How Many Seniors Have Student Loan Debt and Where Can They Find Help?September 22, 2021
Having student loans at age 65 or close to it can be incredibly stressful, but it’s also surprisingly common. According to data from the U.S. Department of Education, there are 2.3 million student loan borrowers ages 62 and up, and they carry an average of roughly $37,739 in debt—that’s higher than the average for recent college graduates.
This senior citizen student loan debt can include loans from their own education, but for some, it can also include Parent PLUS Loans that they took out to help a child get through school.
Here’s what you need to know about the unique challenges for seniors and student loan debt and the types of student loan debt relief for seniors that are available.
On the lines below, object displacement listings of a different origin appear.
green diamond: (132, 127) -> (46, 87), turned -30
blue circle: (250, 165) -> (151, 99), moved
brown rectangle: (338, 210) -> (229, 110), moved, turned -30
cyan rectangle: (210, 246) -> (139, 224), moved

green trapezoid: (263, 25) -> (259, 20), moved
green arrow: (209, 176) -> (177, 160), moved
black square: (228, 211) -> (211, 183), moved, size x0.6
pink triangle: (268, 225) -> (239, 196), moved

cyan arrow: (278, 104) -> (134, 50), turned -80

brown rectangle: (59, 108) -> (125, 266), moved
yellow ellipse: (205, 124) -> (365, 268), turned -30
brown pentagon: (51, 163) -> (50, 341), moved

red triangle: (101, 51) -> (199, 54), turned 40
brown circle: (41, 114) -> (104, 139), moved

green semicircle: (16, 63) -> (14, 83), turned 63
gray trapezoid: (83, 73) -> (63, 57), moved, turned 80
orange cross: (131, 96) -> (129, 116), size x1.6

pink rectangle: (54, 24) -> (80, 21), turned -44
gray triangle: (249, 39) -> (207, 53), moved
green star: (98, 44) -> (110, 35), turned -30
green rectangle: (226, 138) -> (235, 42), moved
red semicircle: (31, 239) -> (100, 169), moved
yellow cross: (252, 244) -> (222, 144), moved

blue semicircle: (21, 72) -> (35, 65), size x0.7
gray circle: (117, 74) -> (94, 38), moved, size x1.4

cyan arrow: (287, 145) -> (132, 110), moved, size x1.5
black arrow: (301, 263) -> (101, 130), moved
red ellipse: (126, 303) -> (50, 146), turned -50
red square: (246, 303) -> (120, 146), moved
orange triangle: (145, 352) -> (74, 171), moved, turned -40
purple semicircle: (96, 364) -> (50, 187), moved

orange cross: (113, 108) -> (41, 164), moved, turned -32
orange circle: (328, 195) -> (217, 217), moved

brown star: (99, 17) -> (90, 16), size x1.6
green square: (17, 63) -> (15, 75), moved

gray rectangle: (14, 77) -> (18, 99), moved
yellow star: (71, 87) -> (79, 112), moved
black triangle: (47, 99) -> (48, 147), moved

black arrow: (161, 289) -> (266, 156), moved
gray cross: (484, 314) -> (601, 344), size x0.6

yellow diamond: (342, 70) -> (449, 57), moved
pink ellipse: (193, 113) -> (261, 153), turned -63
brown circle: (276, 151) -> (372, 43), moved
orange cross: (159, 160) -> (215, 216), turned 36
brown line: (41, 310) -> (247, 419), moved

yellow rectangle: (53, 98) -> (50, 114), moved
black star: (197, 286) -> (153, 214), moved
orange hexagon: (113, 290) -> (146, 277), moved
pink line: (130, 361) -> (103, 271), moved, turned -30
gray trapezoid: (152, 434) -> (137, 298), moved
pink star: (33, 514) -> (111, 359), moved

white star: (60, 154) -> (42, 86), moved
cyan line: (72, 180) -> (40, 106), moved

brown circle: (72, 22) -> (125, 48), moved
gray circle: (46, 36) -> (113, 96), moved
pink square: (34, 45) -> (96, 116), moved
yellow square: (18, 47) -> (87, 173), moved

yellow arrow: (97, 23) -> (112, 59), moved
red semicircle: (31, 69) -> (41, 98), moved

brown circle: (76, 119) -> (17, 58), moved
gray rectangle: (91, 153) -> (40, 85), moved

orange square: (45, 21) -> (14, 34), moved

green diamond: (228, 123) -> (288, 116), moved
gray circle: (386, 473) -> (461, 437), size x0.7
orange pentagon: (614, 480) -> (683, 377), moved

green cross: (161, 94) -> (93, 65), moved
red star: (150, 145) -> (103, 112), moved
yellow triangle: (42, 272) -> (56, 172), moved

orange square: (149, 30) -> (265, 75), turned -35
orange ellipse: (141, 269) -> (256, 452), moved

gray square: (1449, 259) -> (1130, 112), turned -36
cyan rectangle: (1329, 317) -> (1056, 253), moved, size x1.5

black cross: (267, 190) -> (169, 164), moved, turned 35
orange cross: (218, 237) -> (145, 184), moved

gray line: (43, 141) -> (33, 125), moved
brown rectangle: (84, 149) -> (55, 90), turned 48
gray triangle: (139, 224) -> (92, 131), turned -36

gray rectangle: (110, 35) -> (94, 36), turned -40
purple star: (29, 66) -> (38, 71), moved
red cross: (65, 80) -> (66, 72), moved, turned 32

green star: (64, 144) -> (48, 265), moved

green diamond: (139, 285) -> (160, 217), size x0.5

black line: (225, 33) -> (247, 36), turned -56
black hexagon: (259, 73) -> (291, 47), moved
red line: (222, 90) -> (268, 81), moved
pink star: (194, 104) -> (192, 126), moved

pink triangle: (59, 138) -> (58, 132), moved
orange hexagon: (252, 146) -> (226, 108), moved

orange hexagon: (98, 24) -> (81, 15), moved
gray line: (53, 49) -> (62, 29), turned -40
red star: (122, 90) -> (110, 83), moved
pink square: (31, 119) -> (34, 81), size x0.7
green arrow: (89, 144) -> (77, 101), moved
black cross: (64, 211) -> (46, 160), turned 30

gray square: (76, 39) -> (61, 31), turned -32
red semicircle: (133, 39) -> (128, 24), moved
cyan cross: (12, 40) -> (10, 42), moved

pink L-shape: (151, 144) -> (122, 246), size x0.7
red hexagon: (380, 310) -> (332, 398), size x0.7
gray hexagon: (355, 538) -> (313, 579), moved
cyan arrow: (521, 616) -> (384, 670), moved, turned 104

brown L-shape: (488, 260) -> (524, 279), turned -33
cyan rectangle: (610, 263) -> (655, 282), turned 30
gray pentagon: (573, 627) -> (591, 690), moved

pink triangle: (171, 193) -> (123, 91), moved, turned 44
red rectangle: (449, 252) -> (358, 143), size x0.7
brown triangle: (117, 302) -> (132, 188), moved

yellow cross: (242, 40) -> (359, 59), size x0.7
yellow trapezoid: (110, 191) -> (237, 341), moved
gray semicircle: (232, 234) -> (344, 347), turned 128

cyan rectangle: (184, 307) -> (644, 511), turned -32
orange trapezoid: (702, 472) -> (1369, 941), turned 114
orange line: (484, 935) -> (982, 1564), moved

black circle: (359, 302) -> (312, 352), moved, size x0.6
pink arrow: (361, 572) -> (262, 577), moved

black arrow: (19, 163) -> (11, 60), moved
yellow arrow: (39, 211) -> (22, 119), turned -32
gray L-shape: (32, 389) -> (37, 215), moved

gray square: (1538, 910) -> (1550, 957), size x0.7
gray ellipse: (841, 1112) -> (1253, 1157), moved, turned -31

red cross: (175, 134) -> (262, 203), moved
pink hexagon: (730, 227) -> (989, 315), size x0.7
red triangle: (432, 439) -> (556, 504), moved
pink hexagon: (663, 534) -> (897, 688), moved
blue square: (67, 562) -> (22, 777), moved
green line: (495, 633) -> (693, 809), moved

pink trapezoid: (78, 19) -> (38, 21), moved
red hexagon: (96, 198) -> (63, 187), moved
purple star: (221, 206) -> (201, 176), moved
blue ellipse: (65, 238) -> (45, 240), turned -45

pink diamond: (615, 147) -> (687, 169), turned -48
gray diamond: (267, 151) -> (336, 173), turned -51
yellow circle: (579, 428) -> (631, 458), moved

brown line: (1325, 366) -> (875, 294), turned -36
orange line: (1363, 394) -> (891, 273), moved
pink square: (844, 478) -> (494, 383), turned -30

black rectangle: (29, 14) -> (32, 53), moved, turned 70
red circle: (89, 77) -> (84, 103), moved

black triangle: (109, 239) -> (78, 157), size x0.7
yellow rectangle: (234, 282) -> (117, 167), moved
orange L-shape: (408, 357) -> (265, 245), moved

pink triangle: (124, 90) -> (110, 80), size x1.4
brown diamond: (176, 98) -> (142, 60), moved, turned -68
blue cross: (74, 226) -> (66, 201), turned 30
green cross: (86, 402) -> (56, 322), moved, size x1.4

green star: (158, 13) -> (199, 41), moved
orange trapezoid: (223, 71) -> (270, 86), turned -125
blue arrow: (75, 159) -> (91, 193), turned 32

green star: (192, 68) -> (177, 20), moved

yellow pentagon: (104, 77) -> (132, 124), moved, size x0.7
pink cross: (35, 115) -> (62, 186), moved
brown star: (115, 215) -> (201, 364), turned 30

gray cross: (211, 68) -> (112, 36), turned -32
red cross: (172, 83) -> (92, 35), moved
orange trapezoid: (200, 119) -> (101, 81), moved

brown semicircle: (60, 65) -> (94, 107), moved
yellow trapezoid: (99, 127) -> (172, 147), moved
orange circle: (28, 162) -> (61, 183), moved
Why Senior Citizen Student Loan Debt Is a Problem
Student loan debt impacts borrowers of all ages. For many recent college graduates, student loan payments can make it difficult to save for retirement, buy a house, build an emergency fund and more.
But senior citizen student loan debt poses even bigger challenges for the borrowers who hold it. While seniors are generally better established than recent college graduates, they have unique financial needs that people in their 20s and 30s don’t.
The most pressing need can be retirement. While the average retirement age is 62 for most Americans, many seniors have to play catch up with their investments to make that happen. With high student loan payments, it can be difficult to stay on track with retirement contributions.
What’s more, seniors tend to have higher healthcare costs. According to Fidelity, a couple at age 65 should have a whopping $300,000 saved up just to cover healthcare expenses in retirement.
But if you can’t properly save for these costs because you’re burdened by student loan payments, it could have consequences for your finances and your health.
Help for Seniors With Student Loan Debt
If you’re a senior citizen and you’re struggling to get by with your student loan payments, there is help for seniors with student loans available. Here are some options to consider:
- Student loan forgiveness: Student loan forgiveness for senior citizens may be available if you work in public service, for an eligible not-for-profit organization or as a teacher. Learn about the Public Service Loan Forgiveness program and Teacher Loan Forgiveness program to find out if you’re eligible.
- Income-driven repayment plans: If you have federal loans, income-driven repayment plans can provide considerable student loan debt relief for seniors. These plans reduce your monthly payments to a percentage — between 10% and 20% — of your discretionary income. If you have Parent PLUS Loans, your options are limited, but they may still alleviate some of the burden of your monthly payments.
- Transfer the debt to your child: If you borrowed money to help put your child through school, you may be able to refinance your Parent PLUS Loans or private parent loans to your child after they graduate. Some lenders, including ELFI, allow student loan transfers, but keep in mind that your child must agree to take on the debt, and they must qualify to refinance the debt in their name. In some cases, the parent may need to cosign the application for the child to be approved. But in this situation, you’re no longer responsible for making the payments unless your child doesn’t.
- Refinance the debt in your name: Even if you can’t refinance the debt to transfer it to your child, student loan refinancing can still provide help for seniors with student loans. Depending on your current interest rates and financial situation, you may be able to qualify for a lower rate on a refinance loan. What’s more, private lenders offer repayment terms ranging from five to 20 years, so you’ll get a little more flexibility with your term and monthly payment.
If you’re considering refinancing federal student loans in your own name, though, it’s important to note that you’ll lose access to federal benefits, including loan forgiveness programs and income-driven repayment plans. So think carefully about whether you want to take advantage of those features before you refinance with a private lender.
The Bottom Line
Because seniors have certain financial obligations and needs that college graduates typically don’t have to worry about, having a large student loan balance and monthly payment can feel oppressive and insurmountable.
Getting help for seniors with student loans may seem difficult, but there are plenty of options available, even if you didn’t take out the loans for your own education.
The important thing is that you take the time to research your options for student loan debt relief for seniors and choose the path that works best for you.